Work crews have returned to Chumley’s bar in the West Village for another apparent resurrection attempt after the 80-year-old former speakeasy had to close following a partial building collapse last spring.

But speculation over whether the famed tavern at 86 Bedford St. will actually start serving patrons again — after previously scheduled reopenings over the past year didn’t happen — has some questioning the pub’s ultimate fate in the neighborhood.

Bloggers first buzzed with reports about resumed activity at the site, where plywood currently covers the Bedford St. entrance, which reputedly welcomed such literary luminaries as Ernest Hemingway and F. Scott Fitzgerald. Workers had gathered inside on Monday after Chumley’s owner Steve Schlopak reported last week that the saloon would open this May, according to the blog Lost City. Schlopak told The Villager over the summer that he expected the bar to reopen in October 2007.

A look inside the space reveals scaffolding erected around the crumbling walls — which are still festooned with framed memorabilia. Local tour guide and Chumley’s historian Michael Karp said Schlopak also told him the establishment would be back on its feet come May.

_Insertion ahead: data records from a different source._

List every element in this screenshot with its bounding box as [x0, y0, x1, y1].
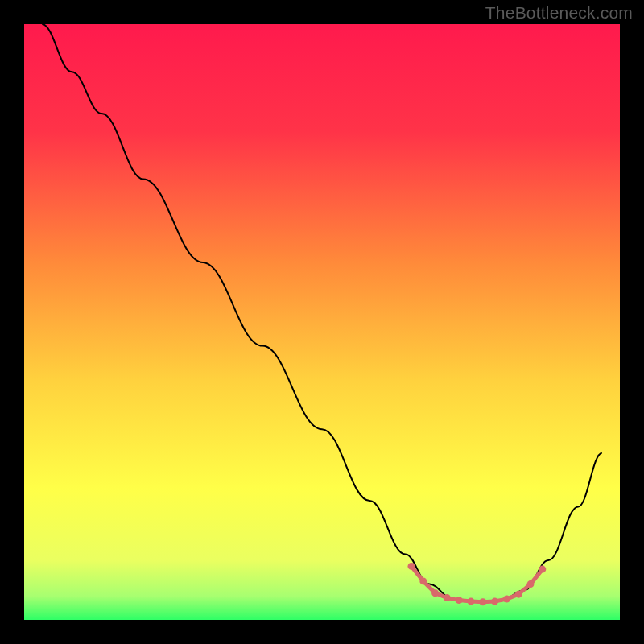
chart-container: TheBottleneck.com — [0, 0, 644, 644]
bottleneck-chart — [0, 0, 644, 644]
marker-dot — [515, 591, 522, 598]
marker-dot — [491, 598, 498, 605]
plot-area — [24, 24, 620, 620]
marker-dot — [431, 589, 439, 597]
marker-dot — [539, 566, 546, 573]
marker-dot — [503, 596, 510, 603]
marker-dot — [479, 598, 486, 605]
marker-dot — [468, 598, 475, 605]
marker-dot — [444, 594, 451, 601]
marker-dot — [419, 577, 427, 584]
marker-dot — [456, 597, 463, 604]
watermark-text: TheBottleneck.com — [485, 3, 633, 23]
marker-dot — [527, 580, 535, 588]
marker-dot — [408, 563, 415, 570]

But Karp opined that the property’s landlord is “at the very best ambivalent” about reopening Chumley’s, and that neighborhood whisperings have revealed not everyone is onboard with the restoration. Karp pointed to the fact that the building next door to Chumley’s, at 84 Bedford St., looks to have been “effectively abandoned” and that the property’s owners could capitalize more on different uses at the site.

The landmark Chumley’s building, constructed in 1831, lies on the boundary of the Greenwich Village Historic District and is therefore prohibited from demolition. Its rickety brickwork would only be cause for demolition in the rare event it posed imminent danger to surrounding buildings, said Lisi de Bourbon, spokesperson for the Landmarks Preservation Commission. Otherwise, the commission would have to approve any changes to the building’s appearance for appropriateness in the district. The owner of Chumley’s building already received permission from L.P.C. to fix its facade and the collapsed portion last year, de Bourbon noted.

“There’s a suspicion that Chumley’s won’t come back as it is,” Karp said, adding the owners could “have more revenue-generated things in mind” for the space. “[Restoration] would be done probably more begrudgingly than not.”

That’s bad news for former patrons like Pat Mendicino, 44, who returned to the legendary tavern on Monday to revisit the place he once “crawled” out of 15 years ago — only to pass out in a nearby stairwell “for about an hour.”

“This was the best place that I found in New York City,” said the Hemingway devotee, who lives in Pittsburgh but was in town for a concert this week. “This place was heaven to me. It was always what I thought New York was all about.”

Mendicino recalled Chumley’s as packed to the gills with literary types back then, and that he had even felt inspired to write poetry on a visit to the smoky haunt.

“It was crazy,” he exclaimed. “There was nothing like it.”